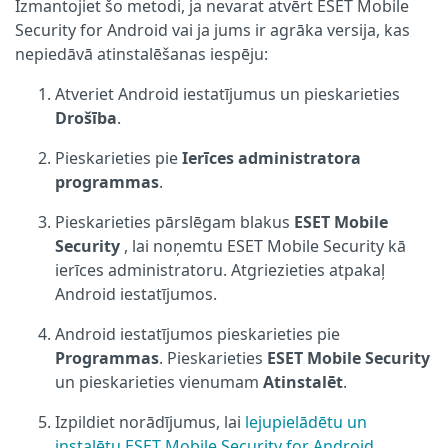
Izmantojiet šo metodi, ja nevarat atvērt ESET Mobile
Security for Android vai ja jums ir agrāka versija, kas
nepiedāvā atinstalēšanas iespēju:
Atveriet Android iestatījumus un pieskarieties
Drošība
.
Pieskarieties pie
Ierīces administratora
programmas
.
Pieskarieties pārslēgam blakus
ESET Mobile
Security
, lai noņemtu ESET Mobile Security kā
ierīces administratoru. Atgriezieties atpakaļ
Android iestatījumos.
Android iestatījumos pieskarieties pie
Programmas
. Pieskarieties
ESET Mobile Security
un pieskarieties vienumam
Atinstalēt
.
Izpildiet norādījumus, lai
lejupielādētu un
instalētu ESET Mobile Security for Android
.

● ● ● ● ●

HOW TO COMPLETE THIS TASK -
Excluding the pictures, output every entry above without alteration.

SOLVED EXERCISE -
Izmantojiet šo metodi, ja nevarat atvērt ESET Mobile
Security for Android vai ja jums ir agrāka versija, kas
nepiedāvā atinstalēšanas iespēju:
Atveriet Android iestatījumus un pieskarieties
Drošība
.
Pieskarieties pie
Ierīces administratora
programmas
.
Pieskarieties pārslēgam blakus
ESET Mobile
Security
, lai noņemtu ESET Mobile Security kā
ierīces administratoru. Atgriezieties atpakaļ
Android iestatījumos.
Android iestatījumos pieskarieties pie
Programmas
. Pieskarieties
ESET Mobile Security
un pieskarieties vienumam
Atinstalēt
.
Izpildiet norādījumus, lai
lejupielādētu un
instalētu ESET Mobile Security for Android
.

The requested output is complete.